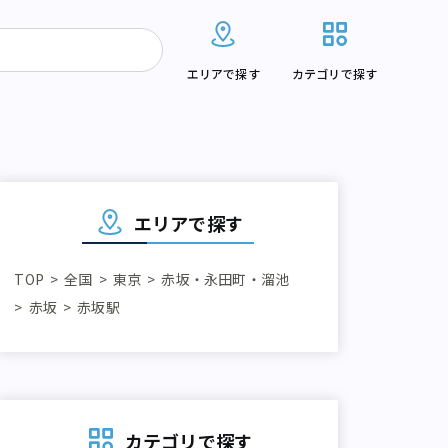
エリアで探す
カテゴリで探す
エリアで探す
TOP
全国
東京
赤坂・永田町・溜池
赤坂
赤坂駅
カテゴリで探す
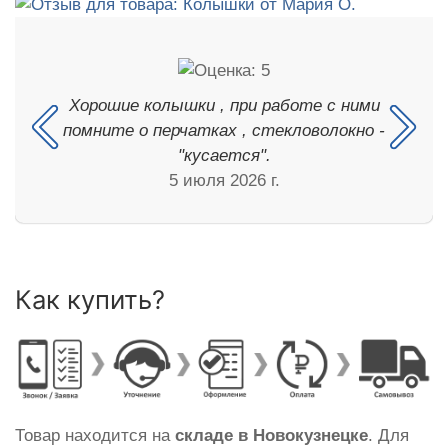
Хорошие колышки , при работе с ними
помните о перчатках , стекловолокно -
"кусается".
5 июля 2026 г.
Как купить?
Товар находится на
складе в Новокузнецке
. Для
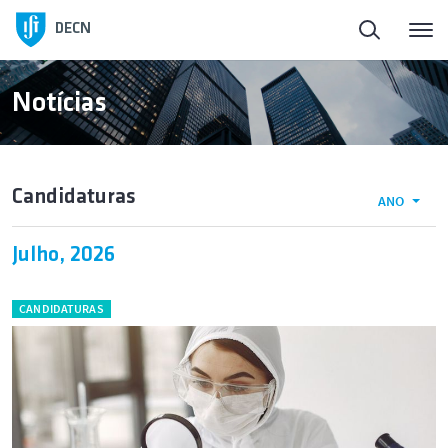
Início
DECN
Sobre o Departamento
Notícias
Pessoas
Candidaturas
ANO
Ensino
Julho, 2026
Investigação e Inovação
CANDIDATURAS
Publicações
Notícias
----
**HOW TO COMPLETE THIS TASK:** Could you please return each line of the material exactly, dropping the pictures?

**WRITTEN REPLY:**
エリアで探す
カテゴリで探す
エリアで探す
TOP
全国
東京
赤坂・永田町・溜池
赤坂
赤坂駅
カテゴリで探す
Хорошие колышки , при работе с ними
помните о перчатках , стекловолокно -
"кусается".
5 июля 2026 г.
Как купить?
Товар находится на
складе в Новокузнецке
. Для
Início
DECN
Sobre o Departamento
Notícias
Pessoas
Candidaturas
ANO
Ensino
Julho, 2026
Investigação e Inovação
CANDIDATURAS
Publicações
Notícias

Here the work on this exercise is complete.